Harry ficou ali de pé, ainda com o sobretudo, digerindo lentamente essa pequena informação pouco bem vinda.
- Quando foi que ela saiu?
- Logo depois do almoço. Não que ela tenha comido alguma coisa, ficou apenas ciscando no prato, aqui e ali. Toda a comida que ela botou para dentro não dá para manter sequer uma formiguinha viva.
- Mas já são... mais de quatro e meia.
- Isso mesmo.
- Onde está Jody?
- No quarto dos brinquedos. Está bem, não parece preocupado. Acabei de levar chá para aquele anjinho.
- Mas para onde é que ela foi? - perguntou Harry, franzindo a testa.

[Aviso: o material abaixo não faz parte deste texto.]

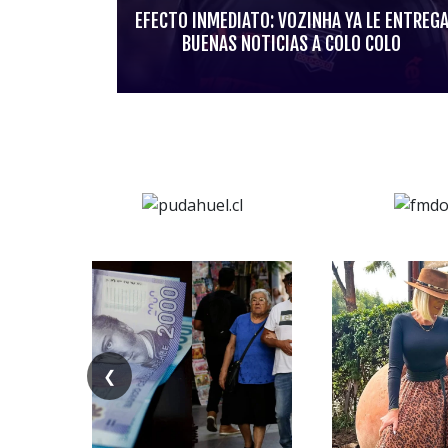
EFECTO INMEDIATO: VOZINHA YA LE ENTREG
BUENAS NOTICIAS A COLO COLO
❮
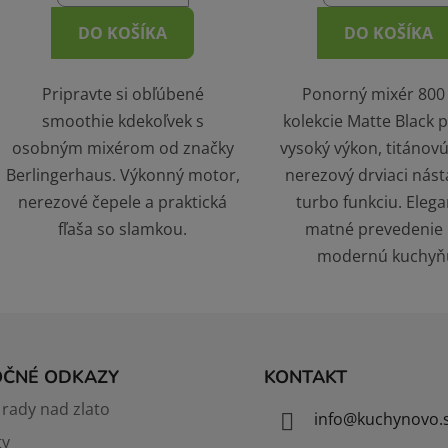
DO KOŠÍKA
DO KOŠÍKA
Pripravte si obľúbené
Ponorný mixér 800
smoothie kdekoľvek s
kolekcie Matte Black 
osobným mixérom od značky
vysoký výkon, titánovú
Berlingerhaus. Výkonný motor,
nerezový drviaci nást
nerezové čepele a praktická
turbo funkciu. Eleg
fľaša so slamkou.
matné prevedenie 
modernú kuchyň
OČNÉ ODKAZY
KONTAKT
rady nad zlato
info
@
kuchynovo.
ty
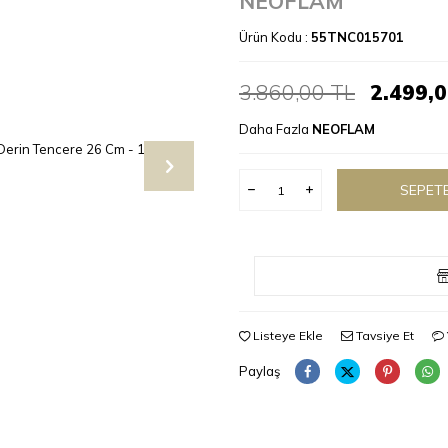
NEOFLAM
Ürün Kodu :
55TNC015701
3.860,00
TL
2.499,
Daha Fazla
NEOFLAM
SEPETE
Listeye Ekle
Tavsiye Et
Paylaş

- Não me disse. "Vou dar apenas uma volta por aí", foi tudo o que falou. - O rosto da Senhora Cooper estava marcado pela ansiedade. - Você acha que alguma coisa pode ter acontecido com ela?
- Não me surpreenderia! - disse Harry, com um tom amargo. - É tão tola que seria capaz de conseguir se afogar em uma poça d'água.
- Ah, pobrezinha...
- Pobrezinha nada!... Um tremendo aborrecimento, é isso que ela é - desabafou, de forma brusca.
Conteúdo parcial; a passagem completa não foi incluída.